---- Data supplied

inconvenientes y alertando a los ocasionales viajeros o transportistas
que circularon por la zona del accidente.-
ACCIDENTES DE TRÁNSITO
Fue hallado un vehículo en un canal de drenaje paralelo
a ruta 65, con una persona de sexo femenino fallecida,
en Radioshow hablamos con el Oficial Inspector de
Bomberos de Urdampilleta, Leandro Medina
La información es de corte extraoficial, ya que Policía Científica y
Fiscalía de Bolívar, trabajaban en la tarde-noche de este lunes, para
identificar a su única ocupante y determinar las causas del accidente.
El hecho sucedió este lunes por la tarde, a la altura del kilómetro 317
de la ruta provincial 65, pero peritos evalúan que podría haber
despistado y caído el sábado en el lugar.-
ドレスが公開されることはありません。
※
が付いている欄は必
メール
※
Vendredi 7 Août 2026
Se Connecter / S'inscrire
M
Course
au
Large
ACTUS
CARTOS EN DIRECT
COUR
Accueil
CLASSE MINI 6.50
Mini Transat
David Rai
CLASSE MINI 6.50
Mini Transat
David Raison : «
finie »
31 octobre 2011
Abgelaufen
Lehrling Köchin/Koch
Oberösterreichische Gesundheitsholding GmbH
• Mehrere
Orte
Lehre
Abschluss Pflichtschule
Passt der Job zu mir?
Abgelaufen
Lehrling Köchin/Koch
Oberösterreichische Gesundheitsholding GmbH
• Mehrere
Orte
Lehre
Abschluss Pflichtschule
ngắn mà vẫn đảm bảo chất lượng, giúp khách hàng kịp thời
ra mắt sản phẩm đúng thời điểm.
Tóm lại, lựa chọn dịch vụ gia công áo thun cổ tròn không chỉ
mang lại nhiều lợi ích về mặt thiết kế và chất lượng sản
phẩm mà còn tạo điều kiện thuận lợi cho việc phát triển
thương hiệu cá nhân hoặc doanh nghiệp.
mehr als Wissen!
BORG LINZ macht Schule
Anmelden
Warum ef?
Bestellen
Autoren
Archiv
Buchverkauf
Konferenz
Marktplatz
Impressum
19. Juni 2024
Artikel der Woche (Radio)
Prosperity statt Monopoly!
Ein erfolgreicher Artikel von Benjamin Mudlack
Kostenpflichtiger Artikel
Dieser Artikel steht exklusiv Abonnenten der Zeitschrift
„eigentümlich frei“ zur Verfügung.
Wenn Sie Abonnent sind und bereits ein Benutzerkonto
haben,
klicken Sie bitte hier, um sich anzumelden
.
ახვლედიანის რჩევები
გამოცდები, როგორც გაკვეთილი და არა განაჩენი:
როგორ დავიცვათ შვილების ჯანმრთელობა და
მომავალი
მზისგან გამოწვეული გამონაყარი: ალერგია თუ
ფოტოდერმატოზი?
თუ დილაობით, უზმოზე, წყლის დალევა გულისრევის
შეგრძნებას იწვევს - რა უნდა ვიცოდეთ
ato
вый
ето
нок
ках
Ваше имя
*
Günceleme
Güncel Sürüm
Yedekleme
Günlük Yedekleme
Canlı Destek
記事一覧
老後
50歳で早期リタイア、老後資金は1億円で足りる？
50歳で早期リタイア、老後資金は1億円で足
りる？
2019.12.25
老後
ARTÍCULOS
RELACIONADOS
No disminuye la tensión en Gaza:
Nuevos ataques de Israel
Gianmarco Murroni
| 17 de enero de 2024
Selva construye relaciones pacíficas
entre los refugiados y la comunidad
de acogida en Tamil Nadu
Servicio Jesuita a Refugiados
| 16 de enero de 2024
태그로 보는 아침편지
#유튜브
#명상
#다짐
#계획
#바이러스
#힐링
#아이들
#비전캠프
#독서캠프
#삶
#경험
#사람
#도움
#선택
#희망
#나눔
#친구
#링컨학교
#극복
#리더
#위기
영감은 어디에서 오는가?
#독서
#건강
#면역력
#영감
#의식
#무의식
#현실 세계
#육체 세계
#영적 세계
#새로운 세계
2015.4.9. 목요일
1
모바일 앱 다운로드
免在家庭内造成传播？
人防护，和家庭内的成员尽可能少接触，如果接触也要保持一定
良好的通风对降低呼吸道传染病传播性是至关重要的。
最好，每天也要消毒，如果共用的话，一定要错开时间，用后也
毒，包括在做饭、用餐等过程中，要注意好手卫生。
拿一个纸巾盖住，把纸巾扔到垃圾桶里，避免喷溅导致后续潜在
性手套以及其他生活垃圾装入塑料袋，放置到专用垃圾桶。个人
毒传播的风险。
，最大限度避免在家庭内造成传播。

--------

Exercise description >> From the records above, extract each line exactly as shown.

Written response >>
inconvenientes y alertando a los ocasionales viajeros o transportistas
que circularon por la zona del accidente.-
ACCIDENTES DE TRÁNSITO
Fue hallado un vehículo en un canal de drenaje paralelo
a ruta 65, con una persona de sexo femenino fallecida,
en Radioshow hablamos con el Oficial Inspector de
Bomberos de Urdampilleta, Leandro Medina
La información es de corte extraoficial, ya que Policía Científica y
Fiscalía de Bolívar, trabajaban en la tarde-noche de este lunes, para
identificar a su única ocupante y determinar las causas del accidente.
El hecho sucedió este lunes por la tarde, a la altura del kilómetro 317
de la ruta provincial 65, pero peritos evalúan que podría haber
despistado y caído el sábado en el lugar.-
ドレスが公開されることはありません。
※
が付いている欄は必
メール
※
Vendredi 7 Août 2026
Se Connecter / S'inscrire
M
Course
au
Large
ACTUS
CARTOS EN DIRECT
COUR
Accueil
CLASSE MINI 6.50
Mini Transat
David Rai
CLASSE MINI 6.50
Mini Transat
David Raison : «
finie »
31 octobre 2011
Abgelaufen
Lehrling Köchin/Koch
Oberösterreichische Gesundheitsholding GmbH
• Mehrere
Orte
Lehre
Abschluss Pflichtschule
Passt der Job zu mir?
Abgelaufen
Lehrling Köchin/Koch
Oberösterreichische Gesundheitsholding GmbH
• Mehrere
Orte
Lehre
Abschluss Pflichtschule
ngắn mà vẫn đảm bảo chất lượng, giúp khách hàng kịp thời
ra mắt sản phẩm đúng thời điểm.
Tóm lại, lựa chọn dịch vụ gia công áo thun cổ tròn không chỉ
mang lại nhiều lợi ích về mặt thiết kế và chất lượng sản
phẩm mà còn tạo điều kiện thuận lợi cho việc phát triển
thương hiệu cá nhân hoặc doanh nghiệp.
mehr als Wissen!
BORG LINZ macht Schule
Anmelden
Warum ef?
Bestellen
Autoren
Archiv
Buchverkauf
Konferenz
Marktplatz
Impressum
19. Juni 2024
Artikel der Woche (Radio)
Prosperity statt Monopoly!
Ein erfolgreicher Artikel von Benjamin Mudlack
Kostenpflichtiger Artikel
Dieser Artikel steht exklusiv Abonnenten der Zeitschrift
„eigentümlich frei“ zur Verfügung.
Wenn Sie Abonnent sind und bereits ein Benutzerkonto
haben,
klicken Sie bitte hier, um sich anzumelden
.
ახვლედიანის რჩევები
გამოცდები, როგორც გაკვეთილი და არა განაჩენი:
როგორ დავიცვათ შვილების ჯანმრთელობა და
მომავალი
მზისგან გამოწვეული გამონაყარი: ალერგია თუ
ფოტოდერმატოზი?
თუ დილაობით, უზმოზე, წყლის დალევა გულისრევის
შეგრძნებას იწვევს - რა უნდა ვიცოდეთ
ato
вый
ето
нок
ках
Ваше имя
*
Günceleme
Güncel Sürüm
Yedekleme
Günlük Yedekleme
Canlı Destek
記事一覧
老後
50歳で早期リタイア、老後資金は1億円で足りる？
50歳で早期リタイア、老後資金は1億円で足
りる？
2019.12.25
老後
ARTÍCULOS
RELACIONADOS
No disminuye la tensión en Gaza:
Nuevos ataques de Israel
Gianmarco Murroni
| 17 de enero de 2024
Selva construye relaciones pacíficas
entre los refugiados y la comunidad
de acogida en Tamil Nadu
Servicio Jesuita a Refugiados
| 16 de enero de 2024
태그로 보는 아침편지
#유튜브
#명상
#다짐
#계획
#바이러스
#힐링
#아이들
#비전캠프
#독서캠프
#삶
#경험
#사람
#도움
#선택
#희망
#나눔
#친구
#링컨학교
#극복
#리더
#위기
영감은 어디에서 오는가?
#독서
#건강
#면역력
#영감
#의식
#무의식
#현실 세계
#육체 세계
#영적 세계
#새로운 세계
2015.4.9. 목요일
1
모바일 앱 다운로드
免在家庭内造成传播？
人防护，和家庭内的成员尽可能少接触，如果接触也要保持一定
良好的通风对降低呼吸道传染病传播性是至关重要的。
最好，每天也要消毒，如果共用的话，一定要错开时间，用后也
毒，包括在做饭、用餐等过程中，要注意好手卫生。
拿一个纸巾盖住，把纸巾扔到垃圾桶里，避免喷溅导致后续潜在
性手套以及其他生活垃圾装入塑料袋，放置到专用垃圾桶。个人
毒传播的风险。
，最大限度避免在家庭内造成传播。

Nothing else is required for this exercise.